Below are entries. Reproduce exactly the lines between the line holding "Safeguarding" and the line holding "cost of painting", inclusive, and only those.

[Extracted page text data]
• • • • • • •
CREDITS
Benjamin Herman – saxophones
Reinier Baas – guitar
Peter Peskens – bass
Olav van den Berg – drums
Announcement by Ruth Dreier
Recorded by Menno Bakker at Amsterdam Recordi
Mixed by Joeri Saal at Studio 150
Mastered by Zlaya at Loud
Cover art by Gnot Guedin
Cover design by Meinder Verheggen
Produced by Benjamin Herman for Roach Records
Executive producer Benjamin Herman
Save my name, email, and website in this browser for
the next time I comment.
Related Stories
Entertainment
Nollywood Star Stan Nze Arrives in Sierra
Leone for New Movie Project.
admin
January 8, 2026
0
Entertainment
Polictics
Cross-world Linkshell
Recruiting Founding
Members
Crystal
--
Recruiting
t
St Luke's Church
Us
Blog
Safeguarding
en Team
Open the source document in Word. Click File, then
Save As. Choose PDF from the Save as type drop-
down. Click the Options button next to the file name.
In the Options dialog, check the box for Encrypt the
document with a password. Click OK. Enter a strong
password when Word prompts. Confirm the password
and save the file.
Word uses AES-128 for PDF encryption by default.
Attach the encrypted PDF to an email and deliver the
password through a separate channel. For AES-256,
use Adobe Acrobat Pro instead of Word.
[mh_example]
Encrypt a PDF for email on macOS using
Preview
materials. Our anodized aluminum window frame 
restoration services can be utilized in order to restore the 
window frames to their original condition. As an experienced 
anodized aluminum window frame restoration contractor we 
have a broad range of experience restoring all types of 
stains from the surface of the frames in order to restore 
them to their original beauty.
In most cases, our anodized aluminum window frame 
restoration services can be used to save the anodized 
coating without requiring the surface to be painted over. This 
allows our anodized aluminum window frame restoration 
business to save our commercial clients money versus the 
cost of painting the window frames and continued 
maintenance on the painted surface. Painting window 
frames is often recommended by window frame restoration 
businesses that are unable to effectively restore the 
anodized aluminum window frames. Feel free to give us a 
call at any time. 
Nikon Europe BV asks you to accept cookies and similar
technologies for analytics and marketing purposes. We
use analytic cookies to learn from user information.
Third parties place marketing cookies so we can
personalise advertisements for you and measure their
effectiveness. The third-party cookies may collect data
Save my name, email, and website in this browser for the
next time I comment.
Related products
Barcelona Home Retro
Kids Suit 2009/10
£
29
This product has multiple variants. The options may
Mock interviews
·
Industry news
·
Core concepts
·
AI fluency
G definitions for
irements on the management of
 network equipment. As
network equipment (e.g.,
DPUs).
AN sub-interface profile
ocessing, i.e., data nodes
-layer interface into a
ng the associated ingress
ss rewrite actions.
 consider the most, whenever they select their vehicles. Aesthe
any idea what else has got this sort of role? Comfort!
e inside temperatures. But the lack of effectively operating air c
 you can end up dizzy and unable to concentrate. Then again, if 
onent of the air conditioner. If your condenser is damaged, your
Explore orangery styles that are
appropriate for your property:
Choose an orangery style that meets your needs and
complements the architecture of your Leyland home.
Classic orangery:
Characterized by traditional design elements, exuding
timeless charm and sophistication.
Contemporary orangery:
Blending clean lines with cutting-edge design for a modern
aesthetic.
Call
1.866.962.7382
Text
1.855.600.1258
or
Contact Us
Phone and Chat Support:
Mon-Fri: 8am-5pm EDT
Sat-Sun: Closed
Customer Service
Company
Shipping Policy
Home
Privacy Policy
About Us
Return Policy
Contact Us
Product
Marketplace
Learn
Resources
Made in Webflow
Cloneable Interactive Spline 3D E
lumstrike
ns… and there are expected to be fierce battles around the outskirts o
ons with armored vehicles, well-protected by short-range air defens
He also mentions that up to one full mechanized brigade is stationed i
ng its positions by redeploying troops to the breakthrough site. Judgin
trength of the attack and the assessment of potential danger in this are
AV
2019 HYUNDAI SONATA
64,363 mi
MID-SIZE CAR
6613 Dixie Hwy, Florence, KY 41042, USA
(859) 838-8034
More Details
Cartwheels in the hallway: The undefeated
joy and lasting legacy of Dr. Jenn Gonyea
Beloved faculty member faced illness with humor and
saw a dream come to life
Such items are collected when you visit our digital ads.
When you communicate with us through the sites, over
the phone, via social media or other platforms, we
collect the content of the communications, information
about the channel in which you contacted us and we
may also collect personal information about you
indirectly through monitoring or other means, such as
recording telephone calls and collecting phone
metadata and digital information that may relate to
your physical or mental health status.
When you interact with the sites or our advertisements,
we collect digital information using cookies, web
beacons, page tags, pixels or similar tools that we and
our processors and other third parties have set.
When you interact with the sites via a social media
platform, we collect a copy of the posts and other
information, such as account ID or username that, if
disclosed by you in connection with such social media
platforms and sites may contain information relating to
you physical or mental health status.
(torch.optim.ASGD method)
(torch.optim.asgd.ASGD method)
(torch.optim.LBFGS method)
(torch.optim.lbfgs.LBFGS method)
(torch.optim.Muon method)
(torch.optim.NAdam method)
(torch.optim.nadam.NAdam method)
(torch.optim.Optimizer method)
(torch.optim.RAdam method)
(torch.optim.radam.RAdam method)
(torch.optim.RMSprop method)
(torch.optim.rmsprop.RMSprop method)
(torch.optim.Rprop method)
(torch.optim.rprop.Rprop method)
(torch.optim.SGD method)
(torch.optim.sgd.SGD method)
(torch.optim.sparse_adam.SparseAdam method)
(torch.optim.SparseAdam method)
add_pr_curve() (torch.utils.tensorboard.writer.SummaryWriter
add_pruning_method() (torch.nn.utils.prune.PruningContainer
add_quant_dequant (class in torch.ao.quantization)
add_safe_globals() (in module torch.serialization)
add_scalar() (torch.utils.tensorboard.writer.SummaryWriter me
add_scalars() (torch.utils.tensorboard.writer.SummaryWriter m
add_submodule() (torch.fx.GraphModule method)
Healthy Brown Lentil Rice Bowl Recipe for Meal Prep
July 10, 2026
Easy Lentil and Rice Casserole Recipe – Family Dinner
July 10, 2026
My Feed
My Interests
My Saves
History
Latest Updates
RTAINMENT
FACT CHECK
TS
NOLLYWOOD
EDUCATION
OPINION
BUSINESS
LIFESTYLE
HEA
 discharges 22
• • • • • • •
Response to the exercise:
Safeguarding
en Team
Open the source document in Word. Click File, then
Save As. Choose PDF from the Save as type drop-
down. Click the Options button next to the file name.
In the Options dialog, check the box for Encrypt the
document with a password. Click OK. Enter a strong
password when Word prompts. Confirm the password
and save the file.
Word uses AES-128 for PDF encryption by default.
Attach the encrypted PDF to an email and deliver the
password through a separate channel. For AES-256,
use Adobe Acrobat Pro instead of Word.
[mh_example]
Encrypt a PDF for email on macOS using
Preview
materials. Our anodized aluminum window frame 
restoration services can be utilized in order to restore the 
window frames to their original condition. As an experienced 
anodized aluminum window frame restoration contractor we 
have a broad range of experience restoring all types of 
stains from the surface of the frames in order to restore 
them to their original beauty.
In most cases, our anodized aluminum window frame 
restoration services can be used to save the anodized 
coating without requiring the surface to be painted over. This 
allows our anodized aluminum window frame restoration 
business to save our commercial clients money versus the 
cost of painting the window frames and continued 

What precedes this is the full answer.